On August 1, 2023 we reported on a study published in Annals of Internal Medicine that investigated the association between age and LDL-C reduction by statins.
The study
Researchers conducted a nationwide, register-based cohort study among persons in Denmark between 2008 and 2018. The cohort included 82 958 participants who received simvastatin or atorvastatin, who had LDL-C levels measured before and during statin use, according to the study abstract.
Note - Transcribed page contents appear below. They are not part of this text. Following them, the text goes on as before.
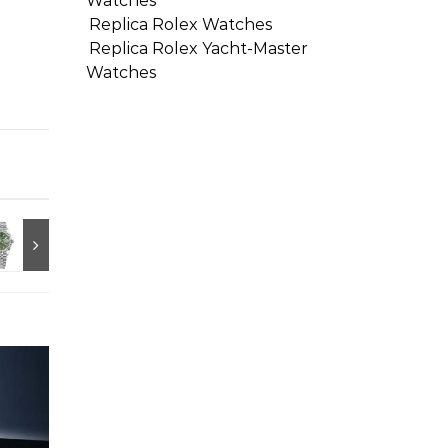
Watches
Replica Rolex Watches
Replica Rolex Yacht-Master
Watches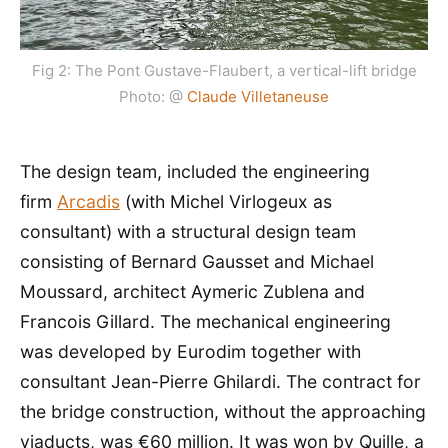
Fig 2: The Pont Gustave-Flaubert, a vertical-lift bridge
Photo: @
Claude Villetaneuse
The design team, included the engineering
firm
Arcadis
(with Michel Virlogeux as
consultant) with a structural design team
consisting of Bernard Gausset and Michael
Moussard, architect Aymeric Zublena and
Francois Gillard. The mechanical engineering
was developed by Eurodim together with
consultant Jean-Pierre Ghilardi. The contract for
the bridge construction, without the approaching
viaducts, was €60 million. It was won by Quille, a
Among the study cohort, 10 388 (13%) of participants were aged ≥75 years.
The main outcomes were statin response—defined for the purpose of the study as the percentage reduction in prestatin LDL-C level—and percentage reduction differences (PRDs) according to age and simvastatin or atorvastatin dose based on a longitudinal model for LDL-C.
The findings
Results showed that participants aged ≥75 years experienced greater reductions in LDL-C levels compared to those aged ≤50 years:
39% vs 33.8% for those who received simvastatin 20 mg
44.2% vs 40.2% for those who received atorvastatin 20 mg
Investigators noted the adjusted PRD for adults aged ≥75 years compared to those aged ≤50 years was 2.62 percentage points. This association, they added, was consistent for primary prevention (2.54 percentage points) and secondary prevention (2.32 percentage points) but smaller for those who initiated high-intensity statins (atorvastatin 40 mg: 1.36 percentage points; atorvastatin 80 mg: −0.58 percentage point).
Authors' commentary
"Low- to moderate-intensity statins were associated with a greater reduction in LDL-C levels in older persons than younger persons and may be more appealing as initial treatment in older adults who are at increased risk for adverse events."